I have dreamt about visiting Mont Saint-Michel for over thirty years. In 1990 the movie “Mindwalk” was released. Liv Ullmann, Sam Waterston, and John Heard spend almost two hours discussing science, philosophy, and the meaning of life. As they do, they walk around the Mont Saint-Michel. I fell in love with the island immediately.
Mont Saint-Michel is a tidal island that sits approximately one kilometer off the coast of Normandy. A tidal island is one that is accessible by walking at low tide, but not at high tide. It covers 4 sq Km (1.5 sq mi) and climbs up to 80 m in height. There are about 25 permanent residents on the island, and 60 buildings. The main structure on Mont Saint-Michel is the Abbey, which was originally constructed in the 9th century, but more on that next week.
The ability to defend Mont Saint-Michel made it an important stronghold over the centuries. Its limited access, height, and the ability to construct ramparts for protection made it a safe haven. The abbey played important roles in the Norman conquest of England and in the Hundred Years War.
Mont Saint-Michel was always a place that could be difficult to visit. It was cut off to everything but boats during high tides, which average 15m (46 ft). In the 1800’s a causeway was built, which gave an easier pathway during low tide, but still would be covered at high tide, and was a collecting area for silt and mud. In 2014, a bridge was built that offers complete access at all times. A large parking area about 5 km (3 mi) away, with an attached Visitor’s Center. There is also a free shuttle service from the visitor’s center that runs from 7:30 AM until Midnight.

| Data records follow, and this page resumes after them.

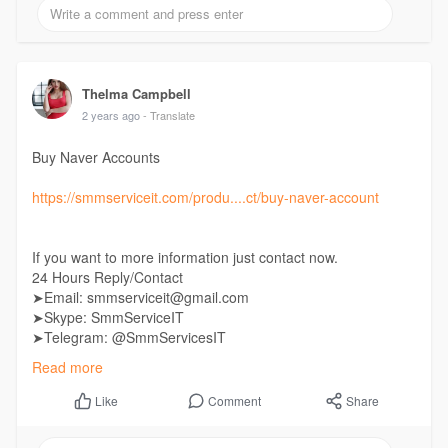
Thelma Campbell
2 years ago
- Translate
Buy Naver Accounts
https://smmserviceit.com/produ....ct/buy-naver-account
If you want to more information just contact now.
24 Hours Reply/Contact
➤Email: smmserviceit@gmail.com
➤Skype: SmmServiceIT
➤Telegram: @SmmServicesIT
➤WhatsApp: +1 (985) 287-7864
Read more
Comment
Share
Like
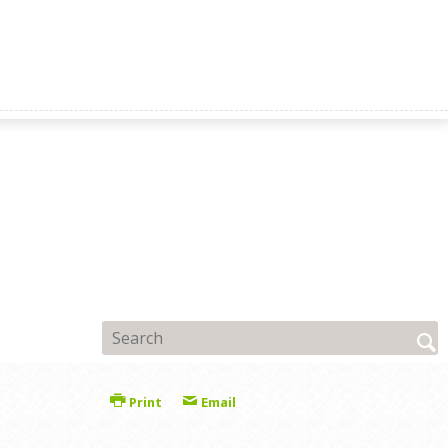
Print
Email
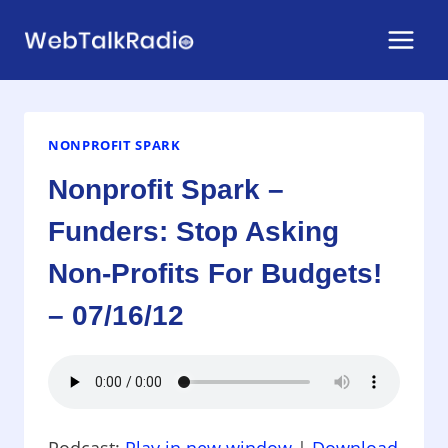
Skip
to
content
NONPROFIT SPARK
Nonprofit Spark –
Funders: Stop Asking
Non-Profits For Budgets!
– 07/16/12
Podcast:
Play in new window
|
Download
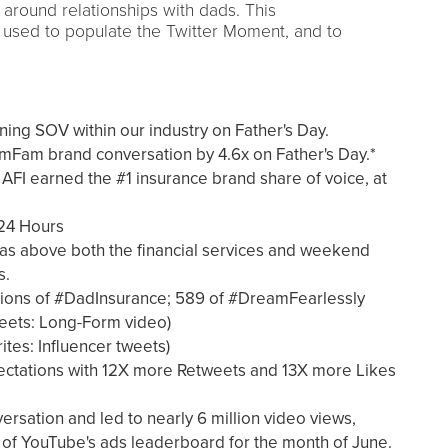
 around relationships with dads. This
s used to populate the Twitter Moment, and to
ing SOV within our industry on Father's Day.
Fam brand conversation by 4.6x on Father's Day.*
FI earned the #1 insurance brand share of voice, at
 24 Hours
s above both the financial services and weekend
s.
ions of #DadInsurance; 589 of #DreamFearlessly
eets: Long-Form video)
ites: Influencer tweets)
tations with 12X more Retweets and 13X more Likes
sation and led to nearly 6 million video views,
of YouTube's ads leaderboard for the month of June.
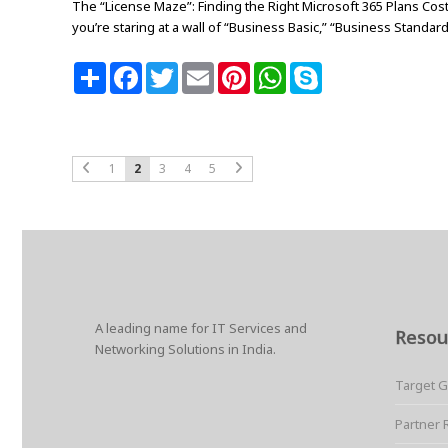
The “License Maze”: Finding the Right Microsoft 365 Plans Cost
you’re staring at a wall of “Business Basic,” “Business Standard,”
S
F
T
E
P
W
S
h
a
w
m
i
h
k
a
c
i
a
n
a
y
r
e
t
i
t
t
p
e
b
t
l
e
s
e
o
e
r
A
o
r
e
p
1
2
3
4
5
k
s
p
t
A leading name for IT Services and
Resou
Networking Solutions in India.
Target 
Partner 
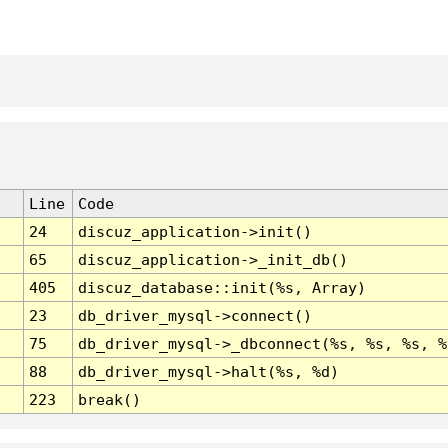
Line
Code
24
discuz_application->init()
65
discuz_application->_init_db()
405
discuz_database::init(%s, Array)
23
db_driver_mysql->connect()
75
db_driver_mysql->_dbconnect(%s, %s, %s, %
88
db_driver_mysql->halt(%s, %d)
223
break()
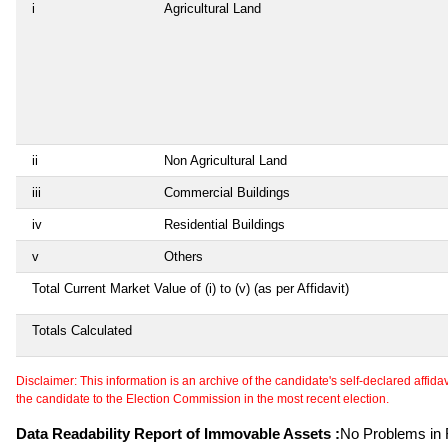
i
Agricultural Land
ii
Non Agricultural Land
iii
Commercial Buildings
iv
Residential Buildings
v
Others
Total Current Market Value of (i) to (v) (as per Affidavit)
Totals Calculated
Disclaimer: This information is an archive of the candidate's self-declared affidavit
the candidate to the Election Commission in the most recent election.
Data Readability Report of Immovable Assets :
No Problems in R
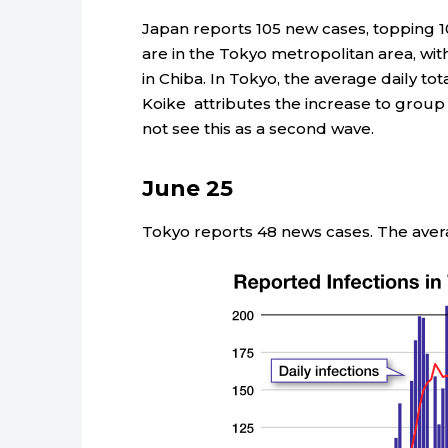
Japan reports 105 new cases, topping 10
are in the Tokyo metropolitan area, with
in Chiba. In Tokyo, the average daily tot
Koike attributes the increase to group t
not see this as a second wave.
June 25
Tokyo reports 48 news cases. The averag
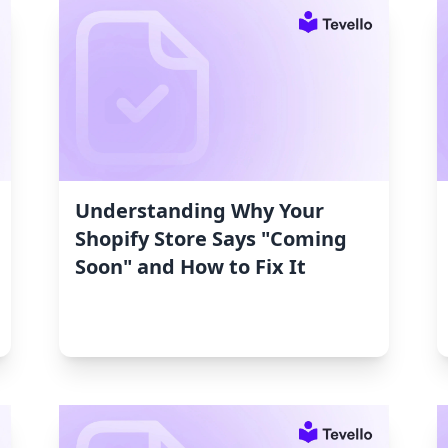
Understanding Why Your
Shopify Store Says "Coming
Soon" and How to Fix It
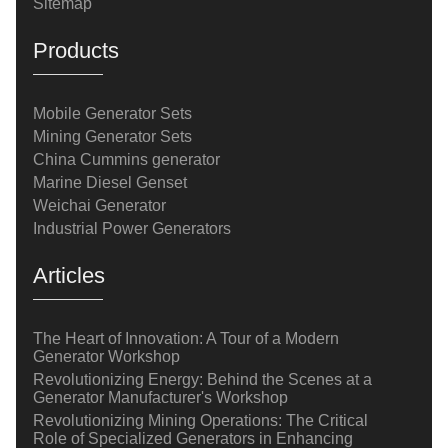
Sitemap
Products
Mobile Generator Sets
Mining Generator Sets
China Cummins generator
Marine Diesel Genset
Weichai Generator
Industrial Power Generators
Articles
The Heart of Innovation: A Tour of a Modern
Generator Workshop
Revolutionizing Energy: Behind the Scenes at a
Generator Manufacturer's Workshop
Revolutionizing Mining Operations: The Critical
Role of Specialized Generators in Enhancing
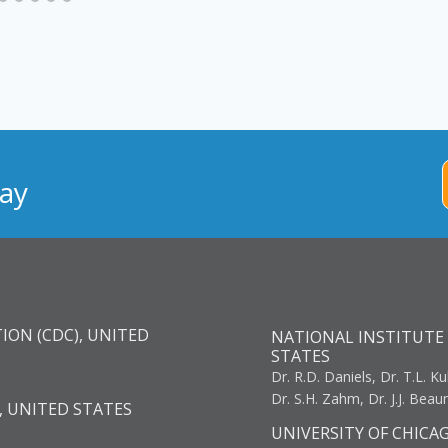
ay
ION (CDC), UNITED
NATIONAL INSTITUTE 
STATES
Dr. R.D. Daniels, Dr. T.L. Ku
Dr. S.H. Zahm, Dr. J.J. Bea
, UNITED STATES
UNIVERSITY OF CHICA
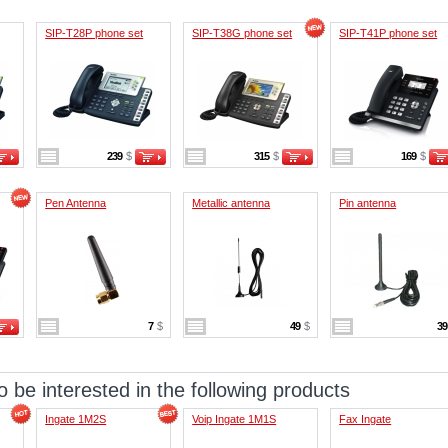
SIP-T28P phone set
SIP-T38G phone set
SIP-T41P phone set
239
$
315
$
169
$
Pen Antenna
Metallic antenna
Pin antenna
7
$
49
$
3
 be interested in the following products
Ingate 1M2S
Voip Ingate 1M1S
Fax Ingate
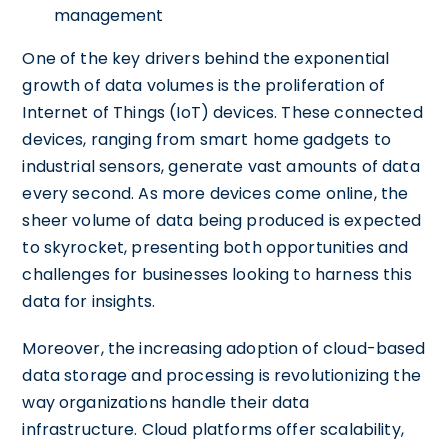
management
One of the key drivers behind the exponential
growth of data volumes is the proliferation of
Internet of Things (IoT) devices. These connected
devices, ranging from smart home gadgets to
industrial sensors, generate vast amounts of data
every second. As more devices come online, the
sheer volume of data being produced is expected
to skyrocket, presenting both opportunities and
challenges for businesses looking to harness this
data for insights.
Moreover, the increasing adoption of cloud-based
data storage and processing is revolutionizing the
way organizations handle their data
infrastructure. Cloud platforms offer scalability,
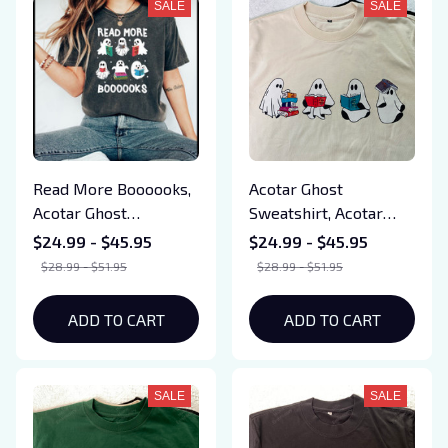
SALE
SALE
Read More Boooooks,
Acotar Ghost
Acotar Ghost
Sweatshirt, Acotar
Sweatshirt, Acotar
Halloween Tshirt,
$24.99 - $45.95
$24.99 - $45.95
Halloween Tshirt,
Bookish Ghost
$28.99 - $51.95
$28.99 - $51.95
Bookish Ghost
Sweatshirt, SJM Book
Sweatshirt, Throne of
Reader, SJM tee, Book
ADD TO CART
ADD TO CART
Glass, SJM Book
Ghosts, SJM
Reader, SJM tee, Book
Sweatshirt
Ghosts, SJM
SALE
SALE
Sweatshirt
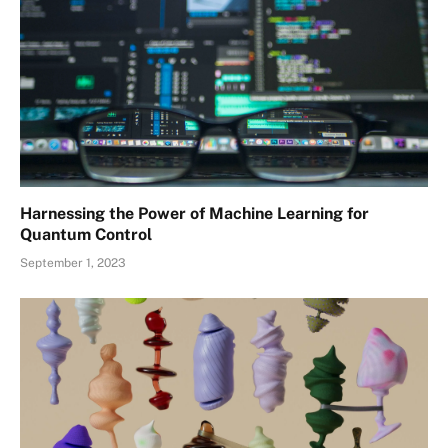
Harnessing the Power of Machine Learning for
Quantum Control
September 1, 2023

Today Mont Saint-Michel is one of the most visited cultural sites in France. Over three million people visit the island every year. Most of them are day-trippers, which gives the area a similar feel to popular cruise ports. It gets very crowded during the middle of the day, but empties out by dinner time.
On Mont Saint-Michel there is one main street - Grande Rue, that climbs from the entry gate, uphill to the Abbey. In fact “uphill” is a key term, because a visit here involves climbing hills and steps whichever path you take. Grand Rue is where almost all of the restaurants and tourist shops are located. During the day, it is very crowded, and the restaurants fill up quickly at lunch time, so patience and planning is needed, as you will almost certainly have to wait for a table. I enjoyed lunch at Le Chapeau Rouge, a small restaurant that serves excellent mussels. I also enjoyed a wonderful dinner at Auberge Saint Pierre. If the weather cooperates, there are several places that sell sandwiches and drinks that you can buy and eat along the ramparts.
In my opinion, the best way to see the island is to stay overnight at one of the hotels. The crowds leave in the late afternoon. Grand Rue and the ramparts on the edge of the island empty out, and you can get a good feeling for how Mont Saint-Michel was in the past.
Mont Saint-Michel is one of those places that seems to be “out of time.” Even with the crowds, a walk around the island, especially down the smaller walkways, can take you back centuries.